:: Task material

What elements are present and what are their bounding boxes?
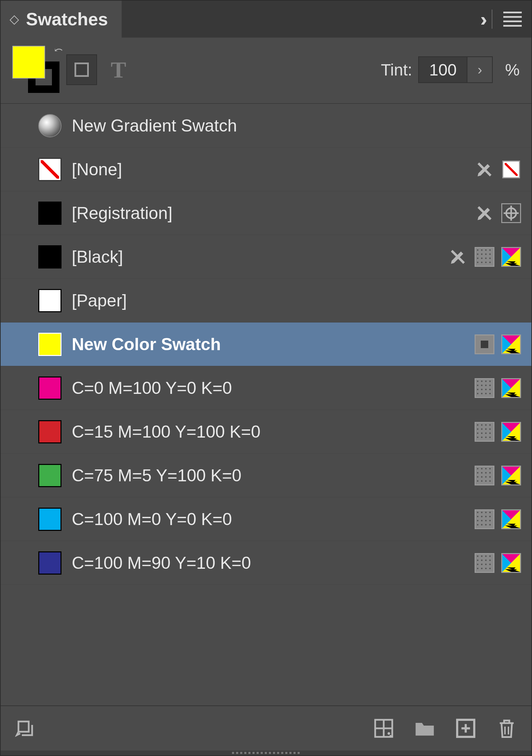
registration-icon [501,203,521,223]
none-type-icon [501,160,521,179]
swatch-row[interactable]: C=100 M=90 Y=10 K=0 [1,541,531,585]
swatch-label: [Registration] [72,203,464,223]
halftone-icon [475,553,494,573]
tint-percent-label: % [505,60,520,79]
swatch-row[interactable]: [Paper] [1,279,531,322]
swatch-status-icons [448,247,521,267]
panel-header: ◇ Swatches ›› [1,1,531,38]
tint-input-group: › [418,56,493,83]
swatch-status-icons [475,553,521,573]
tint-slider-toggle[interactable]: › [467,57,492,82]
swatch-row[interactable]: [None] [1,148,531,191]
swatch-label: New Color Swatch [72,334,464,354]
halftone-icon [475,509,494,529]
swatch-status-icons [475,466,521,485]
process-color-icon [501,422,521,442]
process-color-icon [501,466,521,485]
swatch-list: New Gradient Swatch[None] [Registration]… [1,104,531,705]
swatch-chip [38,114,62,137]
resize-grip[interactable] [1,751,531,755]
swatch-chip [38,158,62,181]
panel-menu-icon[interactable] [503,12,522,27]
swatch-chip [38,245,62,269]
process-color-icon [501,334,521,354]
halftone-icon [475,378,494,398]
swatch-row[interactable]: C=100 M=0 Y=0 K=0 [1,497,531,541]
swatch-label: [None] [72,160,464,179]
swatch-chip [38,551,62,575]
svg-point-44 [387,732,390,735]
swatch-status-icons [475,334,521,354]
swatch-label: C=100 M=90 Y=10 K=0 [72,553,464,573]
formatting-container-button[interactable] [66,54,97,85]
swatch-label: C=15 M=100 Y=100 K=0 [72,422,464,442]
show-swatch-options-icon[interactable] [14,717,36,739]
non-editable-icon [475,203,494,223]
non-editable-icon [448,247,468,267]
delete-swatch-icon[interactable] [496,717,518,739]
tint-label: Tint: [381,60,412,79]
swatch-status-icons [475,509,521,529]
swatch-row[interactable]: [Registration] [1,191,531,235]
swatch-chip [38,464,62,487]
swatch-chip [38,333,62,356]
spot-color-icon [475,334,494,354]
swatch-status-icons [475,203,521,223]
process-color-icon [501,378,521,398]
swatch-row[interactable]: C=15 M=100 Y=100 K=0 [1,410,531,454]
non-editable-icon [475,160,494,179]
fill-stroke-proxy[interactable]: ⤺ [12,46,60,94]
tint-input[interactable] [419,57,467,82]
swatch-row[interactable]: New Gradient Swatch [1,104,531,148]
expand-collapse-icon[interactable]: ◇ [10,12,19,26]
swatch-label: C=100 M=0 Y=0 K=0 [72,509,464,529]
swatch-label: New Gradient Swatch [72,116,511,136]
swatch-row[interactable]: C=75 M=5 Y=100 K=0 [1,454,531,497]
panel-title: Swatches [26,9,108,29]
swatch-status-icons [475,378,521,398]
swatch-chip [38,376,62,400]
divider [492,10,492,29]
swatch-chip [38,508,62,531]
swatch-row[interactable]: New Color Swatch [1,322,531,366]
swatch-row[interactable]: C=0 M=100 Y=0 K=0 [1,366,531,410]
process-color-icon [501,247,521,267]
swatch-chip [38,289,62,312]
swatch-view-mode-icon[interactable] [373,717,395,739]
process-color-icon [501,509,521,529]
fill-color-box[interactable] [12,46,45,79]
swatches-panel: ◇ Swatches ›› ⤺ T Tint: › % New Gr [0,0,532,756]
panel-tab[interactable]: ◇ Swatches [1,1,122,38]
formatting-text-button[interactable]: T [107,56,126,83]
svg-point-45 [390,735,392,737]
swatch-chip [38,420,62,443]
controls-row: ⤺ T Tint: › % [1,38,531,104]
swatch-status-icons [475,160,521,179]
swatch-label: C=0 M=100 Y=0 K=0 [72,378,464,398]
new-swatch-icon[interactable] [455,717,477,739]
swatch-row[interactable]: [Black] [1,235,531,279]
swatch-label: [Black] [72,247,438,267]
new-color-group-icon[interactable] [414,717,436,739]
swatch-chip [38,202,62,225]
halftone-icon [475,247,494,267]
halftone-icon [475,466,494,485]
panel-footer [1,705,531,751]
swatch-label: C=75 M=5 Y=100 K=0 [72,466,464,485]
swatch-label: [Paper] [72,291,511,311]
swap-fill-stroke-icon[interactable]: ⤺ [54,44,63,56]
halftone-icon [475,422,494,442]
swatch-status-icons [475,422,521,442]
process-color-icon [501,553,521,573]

::::

*What is expected:*
The lines needed are those in the data above that hold the string "icons"; copy each of them.

*Exercise result:*
swatch-status-icons [448,247,521,267]
swatch-status-icons [475,553,521,573]
swatch-status-icons [475,466,521,485]
swatch-status-icons [475,334,521,354]
swatch-status-icons [475,509,521,529]
swatch-status-icons [475,203,521,223]
swatch-status-icons [475,378,521,398]
swatch-status-icons [475,160,521,179]
swatch-status-icons [475,422,521,442]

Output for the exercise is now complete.